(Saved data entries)
══════

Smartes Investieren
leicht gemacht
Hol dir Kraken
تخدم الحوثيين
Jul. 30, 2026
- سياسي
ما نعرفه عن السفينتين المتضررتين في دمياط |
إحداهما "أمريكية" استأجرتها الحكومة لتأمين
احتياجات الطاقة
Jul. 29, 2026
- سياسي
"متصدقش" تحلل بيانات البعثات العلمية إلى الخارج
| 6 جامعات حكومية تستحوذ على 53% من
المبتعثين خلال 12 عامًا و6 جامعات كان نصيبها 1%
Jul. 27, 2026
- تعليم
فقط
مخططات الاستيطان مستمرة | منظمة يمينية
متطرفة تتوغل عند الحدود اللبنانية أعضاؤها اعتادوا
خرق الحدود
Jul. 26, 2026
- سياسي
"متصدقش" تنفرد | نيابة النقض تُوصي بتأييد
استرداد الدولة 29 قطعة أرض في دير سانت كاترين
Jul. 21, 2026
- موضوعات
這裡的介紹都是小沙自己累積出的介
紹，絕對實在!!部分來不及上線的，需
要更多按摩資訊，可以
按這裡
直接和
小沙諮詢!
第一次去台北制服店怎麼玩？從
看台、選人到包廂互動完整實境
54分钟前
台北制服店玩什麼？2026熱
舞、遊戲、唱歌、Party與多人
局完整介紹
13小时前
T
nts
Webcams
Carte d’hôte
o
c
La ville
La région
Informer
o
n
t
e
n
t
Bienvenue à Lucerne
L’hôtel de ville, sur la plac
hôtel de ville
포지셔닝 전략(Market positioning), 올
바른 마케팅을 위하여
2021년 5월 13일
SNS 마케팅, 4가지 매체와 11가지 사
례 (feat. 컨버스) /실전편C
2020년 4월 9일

══════

__TASK GOAL__
How many lines of these entries hold the string "جامعات"? Answer with the number alone.

__ANSWER TO THE PROBLEM__
2